Both conventional and molecular serotyping were carried out for the VTEC isolates. Conventional serotyping using antisera was performed at Ipoh Public Health Laboratory (reference laboratory for E. coli serotyping in Malaysia) while molecular serotyping of O-serogroups and H-serogroups were determined by PCR-restriction fragment length polymorphism (RFLP) of the amplified O-antigen gene cluster (rfb – RFLP) [31] and flagellin-encoding (fliC) gene (fliC - RFLP) [12, 32], respectively. Restriction digestion of the O-antigen and H-antigen amplicons was then performed using RsaI (Promega, Madison, WI) (for H-antigen) and MboII (Promega, Madison, WI) (for O-antigen). The resultant RFLPs were then compared with the banding patterns described previously [31, 32]. The H-antigen was further confirmed by performing DNA sequencing of the amplified fliC gene at a commercial facility (First BASE Laboratories).
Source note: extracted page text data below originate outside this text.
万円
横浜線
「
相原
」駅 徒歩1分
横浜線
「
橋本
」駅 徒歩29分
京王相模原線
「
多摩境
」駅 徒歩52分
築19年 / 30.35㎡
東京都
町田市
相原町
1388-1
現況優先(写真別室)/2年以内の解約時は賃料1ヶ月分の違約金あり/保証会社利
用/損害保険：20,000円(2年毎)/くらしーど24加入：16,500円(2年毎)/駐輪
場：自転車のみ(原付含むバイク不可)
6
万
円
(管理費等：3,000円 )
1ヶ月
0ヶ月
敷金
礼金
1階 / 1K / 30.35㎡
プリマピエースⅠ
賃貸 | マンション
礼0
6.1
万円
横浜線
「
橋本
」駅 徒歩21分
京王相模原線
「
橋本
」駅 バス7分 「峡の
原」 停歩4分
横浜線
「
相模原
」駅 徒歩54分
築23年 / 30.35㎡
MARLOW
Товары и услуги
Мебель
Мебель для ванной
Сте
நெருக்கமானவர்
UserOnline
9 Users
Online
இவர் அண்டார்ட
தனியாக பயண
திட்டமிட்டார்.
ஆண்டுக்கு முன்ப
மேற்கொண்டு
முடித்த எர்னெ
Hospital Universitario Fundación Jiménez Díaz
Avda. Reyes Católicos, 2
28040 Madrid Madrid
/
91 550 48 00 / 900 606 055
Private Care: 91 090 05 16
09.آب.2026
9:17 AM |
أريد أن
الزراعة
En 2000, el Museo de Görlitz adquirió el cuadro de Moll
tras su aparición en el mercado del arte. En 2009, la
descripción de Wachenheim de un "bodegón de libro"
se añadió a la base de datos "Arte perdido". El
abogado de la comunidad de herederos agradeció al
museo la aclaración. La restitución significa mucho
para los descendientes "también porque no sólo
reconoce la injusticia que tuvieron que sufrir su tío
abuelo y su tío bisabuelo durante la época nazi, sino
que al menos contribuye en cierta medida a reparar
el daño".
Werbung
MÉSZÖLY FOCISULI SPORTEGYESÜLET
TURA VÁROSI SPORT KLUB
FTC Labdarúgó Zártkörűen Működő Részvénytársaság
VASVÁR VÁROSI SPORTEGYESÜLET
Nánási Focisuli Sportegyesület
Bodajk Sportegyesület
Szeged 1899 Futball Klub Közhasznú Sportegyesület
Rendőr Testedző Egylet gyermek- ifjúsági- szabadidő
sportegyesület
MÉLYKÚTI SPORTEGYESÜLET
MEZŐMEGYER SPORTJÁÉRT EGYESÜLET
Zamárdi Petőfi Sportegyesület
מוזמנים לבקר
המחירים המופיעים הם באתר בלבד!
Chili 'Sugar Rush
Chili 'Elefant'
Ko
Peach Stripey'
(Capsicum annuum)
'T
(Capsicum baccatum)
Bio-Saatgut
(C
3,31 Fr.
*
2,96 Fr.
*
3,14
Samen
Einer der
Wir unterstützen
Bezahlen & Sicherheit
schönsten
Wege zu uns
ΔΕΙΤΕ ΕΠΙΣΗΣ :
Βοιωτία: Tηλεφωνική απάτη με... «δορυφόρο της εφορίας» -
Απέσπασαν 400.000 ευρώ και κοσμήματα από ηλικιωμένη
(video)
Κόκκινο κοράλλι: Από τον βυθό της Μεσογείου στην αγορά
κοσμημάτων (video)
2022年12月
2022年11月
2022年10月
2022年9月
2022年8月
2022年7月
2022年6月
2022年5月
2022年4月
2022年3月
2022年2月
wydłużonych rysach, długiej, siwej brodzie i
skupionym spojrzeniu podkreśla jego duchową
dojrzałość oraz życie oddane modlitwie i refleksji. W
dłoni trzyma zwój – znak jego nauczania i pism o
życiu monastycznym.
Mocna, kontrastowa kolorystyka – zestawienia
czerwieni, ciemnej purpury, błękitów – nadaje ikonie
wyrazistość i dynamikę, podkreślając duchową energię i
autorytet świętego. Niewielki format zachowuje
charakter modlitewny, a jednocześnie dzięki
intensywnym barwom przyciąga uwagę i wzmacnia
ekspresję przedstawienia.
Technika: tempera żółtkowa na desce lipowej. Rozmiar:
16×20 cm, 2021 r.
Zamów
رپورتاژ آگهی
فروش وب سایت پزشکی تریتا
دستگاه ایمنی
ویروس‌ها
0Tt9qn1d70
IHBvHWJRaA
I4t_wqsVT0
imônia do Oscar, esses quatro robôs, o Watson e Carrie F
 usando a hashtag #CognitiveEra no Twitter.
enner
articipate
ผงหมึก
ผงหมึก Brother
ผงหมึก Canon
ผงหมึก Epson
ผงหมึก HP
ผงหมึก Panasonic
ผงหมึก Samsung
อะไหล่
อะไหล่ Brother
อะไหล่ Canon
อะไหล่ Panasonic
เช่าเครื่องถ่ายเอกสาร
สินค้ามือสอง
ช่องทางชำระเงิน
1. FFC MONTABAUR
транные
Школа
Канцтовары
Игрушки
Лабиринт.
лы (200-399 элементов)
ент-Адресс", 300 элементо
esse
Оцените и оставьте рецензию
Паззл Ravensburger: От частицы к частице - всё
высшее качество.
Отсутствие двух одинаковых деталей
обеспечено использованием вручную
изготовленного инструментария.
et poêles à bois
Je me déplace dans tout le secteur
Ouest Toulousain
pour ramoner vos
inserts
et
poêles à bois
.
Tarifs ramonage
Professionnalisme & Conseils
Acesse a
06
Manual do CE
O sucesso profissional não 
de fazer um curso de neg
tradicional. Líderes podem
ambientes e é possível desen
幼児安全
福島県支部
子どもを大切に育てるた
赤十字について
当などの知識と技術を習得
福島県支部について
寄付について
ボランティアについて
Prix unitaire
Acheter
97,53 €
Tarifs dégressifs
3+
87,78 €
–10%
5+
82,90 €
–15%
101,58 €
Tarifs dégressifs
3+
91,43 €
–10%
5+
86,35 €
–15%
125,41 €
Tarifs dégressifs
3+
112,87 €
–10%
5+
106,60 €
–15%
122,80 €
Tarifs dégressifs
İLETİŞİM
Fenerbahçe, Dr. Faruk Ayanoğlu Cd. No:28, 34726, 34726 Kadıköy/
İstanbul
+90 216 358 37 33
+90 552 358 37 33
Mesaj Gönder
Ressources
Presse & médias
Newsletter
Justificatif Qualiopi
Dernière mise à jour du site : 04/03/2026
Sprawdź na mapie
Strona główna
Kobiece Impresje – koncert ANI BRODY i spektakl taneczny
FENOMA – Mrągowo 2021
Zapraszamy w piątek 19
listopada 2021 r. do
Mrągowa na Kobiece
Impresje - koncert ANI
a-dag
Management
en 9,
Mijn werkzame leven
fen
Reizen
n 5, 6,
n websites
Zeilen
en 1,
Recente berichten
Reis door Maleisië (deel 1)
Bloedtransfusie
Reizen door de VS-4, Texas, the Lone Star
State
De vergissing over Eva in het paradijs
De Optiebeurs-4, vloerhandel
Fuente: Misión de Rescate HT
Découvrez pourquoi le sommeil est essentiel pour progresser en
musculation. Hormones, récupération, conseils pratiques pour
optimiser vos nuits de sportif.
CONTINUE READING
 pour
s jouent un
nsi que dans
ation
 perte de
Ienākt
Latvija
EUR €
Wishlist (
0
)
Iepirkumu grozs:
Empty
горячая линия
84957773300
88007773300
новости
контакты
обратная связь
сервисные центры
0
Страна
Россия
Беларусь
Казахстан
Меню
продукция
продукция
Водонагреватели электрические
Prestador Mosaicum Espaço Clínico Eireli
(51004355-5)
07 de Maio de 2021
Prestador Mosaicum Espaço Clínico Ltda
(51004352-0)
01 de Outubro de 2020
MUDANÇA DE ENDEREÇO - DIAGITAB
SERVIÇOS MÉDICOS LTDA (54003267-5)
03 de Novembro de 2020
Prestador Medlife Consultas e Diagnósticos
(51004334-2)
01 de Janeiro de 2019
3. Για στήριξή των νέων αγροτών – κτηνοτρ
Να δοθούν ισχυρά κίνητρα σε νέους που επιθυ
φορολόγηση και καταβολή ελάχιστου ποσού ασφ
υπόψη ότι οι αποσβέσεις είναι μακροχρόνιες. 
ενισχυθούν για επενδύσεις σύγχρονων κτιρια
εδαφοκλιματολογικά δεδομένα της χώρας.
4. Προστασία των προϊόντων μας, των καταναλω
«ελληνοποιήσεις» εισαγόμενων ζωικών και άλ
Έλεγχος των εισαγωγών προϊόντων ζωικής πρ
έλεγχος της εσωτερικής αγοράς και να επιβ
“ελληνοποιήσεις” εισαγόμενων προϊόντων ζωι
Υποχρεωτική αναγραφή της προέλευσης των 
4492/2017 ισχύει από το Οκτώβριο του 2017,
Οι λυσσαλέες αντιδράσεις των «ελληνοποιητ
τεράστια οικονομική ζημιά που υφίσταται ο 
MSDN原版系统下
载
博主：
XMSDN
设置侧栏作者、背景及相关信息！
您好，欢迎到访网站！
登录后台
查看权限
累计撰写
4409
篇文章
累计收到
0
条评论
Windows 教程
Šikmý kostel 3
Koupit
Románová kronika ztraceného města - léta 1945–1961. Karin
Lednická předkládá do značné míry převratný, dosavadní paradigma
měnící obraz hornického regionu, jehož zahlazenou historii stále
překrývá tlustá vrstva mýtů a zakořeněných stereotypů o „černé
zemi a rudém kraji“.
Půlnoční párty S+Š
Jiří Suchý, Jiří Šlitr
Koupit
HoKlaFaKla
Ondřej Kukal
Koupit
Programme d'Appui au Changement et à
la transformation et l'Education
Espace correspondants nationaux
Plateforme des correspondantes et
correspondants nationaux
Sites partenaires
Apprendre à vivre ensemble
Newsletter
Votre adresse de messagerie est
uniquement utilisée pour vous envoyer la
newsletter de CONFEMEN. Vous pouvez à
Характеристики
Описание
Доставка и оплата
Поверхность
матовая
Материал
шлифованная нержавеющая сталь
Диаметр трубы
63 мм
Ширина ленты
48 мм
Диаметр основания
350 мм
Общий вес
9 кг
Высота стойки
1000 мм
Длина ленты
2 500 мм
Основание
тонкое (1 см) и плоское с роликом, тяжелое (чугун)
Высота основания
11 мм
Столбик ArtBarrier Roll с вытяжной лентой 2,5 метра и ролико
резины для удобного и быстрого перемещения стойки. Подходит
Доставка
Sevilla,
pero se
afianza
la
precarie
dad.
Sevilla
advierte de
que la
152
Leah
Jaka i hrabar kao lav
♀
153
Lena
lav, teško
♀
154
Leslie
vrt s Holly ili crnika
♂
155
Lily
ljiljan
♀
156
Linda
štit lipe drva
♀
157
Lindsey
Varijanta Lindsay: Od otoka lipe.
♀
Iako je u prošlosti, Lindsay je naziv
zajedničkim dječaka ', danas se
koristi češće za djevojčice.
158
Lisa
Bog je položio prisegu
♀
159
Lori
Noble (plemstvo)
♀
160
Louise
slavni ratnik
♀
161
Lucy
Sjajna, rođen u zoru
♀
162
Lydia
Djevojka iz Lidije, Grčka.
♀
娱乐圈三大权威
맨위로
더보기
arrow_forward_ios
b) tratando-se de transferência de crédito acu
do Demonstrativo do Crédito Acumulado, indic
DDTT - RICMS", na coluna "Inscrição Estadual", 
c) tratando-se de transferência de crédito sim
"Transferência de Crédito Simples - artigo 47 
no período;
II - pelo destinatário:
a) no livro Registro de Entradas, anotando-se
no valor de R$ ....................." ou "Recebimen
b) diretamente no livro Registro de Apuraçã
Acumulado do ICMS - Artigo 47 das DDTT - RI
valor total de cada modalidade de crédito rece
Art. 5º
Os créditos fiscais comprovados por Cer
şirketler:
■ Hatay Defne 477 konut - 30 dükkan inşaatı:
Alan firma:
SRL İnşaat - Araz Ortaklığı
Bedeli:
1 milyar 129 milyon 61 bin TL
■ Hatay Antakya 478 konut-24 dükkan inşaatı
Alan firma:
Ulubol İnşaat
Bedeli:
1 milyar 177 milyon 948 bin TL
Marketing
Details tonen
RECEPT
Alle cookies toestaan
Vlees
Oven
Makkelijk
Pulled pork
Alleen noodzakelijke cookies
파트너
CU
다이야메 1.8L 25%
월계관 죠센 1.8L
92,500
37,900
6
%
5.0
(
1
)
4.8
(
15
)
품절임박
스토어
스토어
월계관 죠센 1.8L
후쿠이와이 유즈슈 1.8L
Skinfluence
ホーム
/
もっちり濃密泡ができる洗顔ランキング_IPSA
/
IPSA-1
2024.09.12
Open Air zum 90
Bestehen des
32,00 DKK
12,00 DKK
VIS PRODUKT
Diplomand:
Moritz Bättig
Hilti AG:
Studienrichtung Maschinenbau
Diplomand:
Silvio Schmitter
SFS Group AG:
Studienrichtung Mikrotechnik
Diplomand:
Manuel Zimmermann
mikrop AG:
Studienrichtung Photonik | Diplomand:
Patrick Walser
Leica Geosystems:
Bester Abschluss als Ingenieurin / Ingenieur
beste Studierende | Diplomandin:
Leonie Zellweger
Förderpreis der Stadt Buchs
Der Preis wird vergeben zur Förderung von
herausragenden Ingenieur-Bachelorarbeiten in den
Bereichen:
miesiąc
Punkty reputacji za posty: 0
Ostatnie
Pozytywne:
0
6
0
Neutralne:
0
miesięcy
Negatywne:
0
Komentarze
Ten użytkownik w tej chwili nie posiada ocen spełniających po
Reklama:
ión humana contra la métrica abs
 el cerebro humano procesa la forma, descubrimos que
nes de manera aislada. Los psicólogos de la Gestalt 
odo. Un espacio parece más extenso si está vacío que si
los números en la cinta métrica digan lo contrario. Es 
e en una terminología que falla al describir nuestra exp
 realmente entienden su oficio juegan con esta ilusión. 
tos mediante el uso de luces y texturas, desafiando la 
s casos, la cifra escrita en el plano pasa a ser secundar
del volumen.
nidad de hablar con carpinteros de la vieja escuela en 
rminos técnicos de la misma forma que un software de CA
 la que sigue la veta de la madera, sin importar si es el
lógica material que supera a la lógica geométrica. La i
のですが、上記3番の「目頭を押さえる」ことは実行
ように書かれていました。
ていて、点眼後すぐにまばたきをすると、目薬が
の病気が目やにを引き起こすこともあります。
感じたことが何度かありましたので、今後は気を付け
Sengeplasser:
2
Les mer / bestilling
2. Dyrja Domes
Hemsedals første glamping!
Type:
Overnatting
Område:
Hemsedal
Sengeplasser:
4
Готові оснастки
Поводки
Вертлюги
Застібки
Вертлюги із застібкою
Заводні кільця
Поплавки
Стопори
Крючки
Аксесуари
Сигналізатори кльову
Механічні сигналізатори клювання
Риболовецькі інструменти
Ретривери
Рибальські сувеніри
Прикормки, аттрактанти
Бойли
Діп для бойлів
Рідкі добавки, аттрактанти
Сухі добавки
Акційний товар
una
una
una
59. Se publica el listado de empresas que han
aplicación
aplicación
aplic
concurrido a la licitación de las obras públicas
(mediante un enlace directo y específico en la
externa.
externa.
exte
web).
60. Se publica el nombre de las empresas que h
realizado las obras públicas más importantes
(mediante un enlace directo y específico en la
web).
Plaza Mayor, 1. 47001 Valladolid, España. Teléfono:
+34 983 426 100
Genotyping by pulsed-field gel electrophoresis and repetitive extragenic palindrome (REP)-PCR

Pulsed-field gel electrophoresis (PFGE) for XbaI-digested genomic DNA of VTEC was performed in a CHEF Mapper (Bio- Rad, Hercules, CA) according to Thong et al. [33] using pulse times of 6.76 to 35.38 sec. XbaI-digested Salmonella enterica serovar Braenderup H9812 was used as the DNA size marker. PFGE was repeated twice to determine reproducibility. For untypeable isolates, 50 μM thiourea (Sigma Aldrich, USA) was added to the 0.5 × TBE buffer prior to PFGE run as described by Römling and Tümmler [34].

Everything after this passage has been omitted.